I was debating between building a hackintosh and buying the new MacBook pro and I can say 100% it was worth it.
I'm now first time using Mac due to my project. It works fine, but I do prefer Linux for development. Hackintosh probably makes sense if you're stuck on some Mac software though.
Ironically I'm using Mac over Linux because I want to use parallels to run a windows application that I must use. I tried using VMware for a while but it drove me insane that everytime I switched workspaces it would exit fullscreen.
> Facetime has the best audio/video quality of any conferencing software I've used by a mile.
Out of curiosity: can you compare it to Google Duo? Because it has the best quality and stability of any 1:1 product I've ever tried (never tried Facetime)
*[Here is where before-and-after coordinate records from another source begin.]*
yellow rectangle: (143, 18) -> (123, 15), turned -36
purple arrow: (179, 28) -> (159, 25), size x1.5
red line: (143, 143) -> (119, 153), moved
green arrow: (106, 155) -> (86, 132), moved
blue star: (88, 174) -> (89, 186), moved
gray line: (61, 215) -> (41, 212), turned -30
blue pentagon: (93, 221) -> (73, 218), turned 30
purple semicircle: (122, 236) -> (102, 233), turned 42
It's getting long in the tooth by Google standards I suppose. Who knows when they'll axe it.
I think it's strictly 1:1 (which, I gather, Facetime isn't?).
It has good video quality, but what I like most about it is that it's nicely resilient on dodgy connections.
I've often used it wandering around my garden, at the fringe of Wifi range, and it does the right thing: tries to stay on Wifi, but switches over to 4G if the connection becomes too dodgy, then back to Wifi once that's stable again.
All of that with pretty minimal artefacts.
FaceTime has the best UX of all the solutions I've seen so far.
Seamless integration in the OS as long as you're in the Apple ecosystem and lightweight native clients (it seems to use hardware encoding/decoding does not make my fans spin like Zoom or any browser-based solution). No accounts or meeting/room IDs to remember or join, it just works with Apple IDs (which you're already logged into) or phone numbers for iOS devices (which work even if you somehow don't use an Apple ID).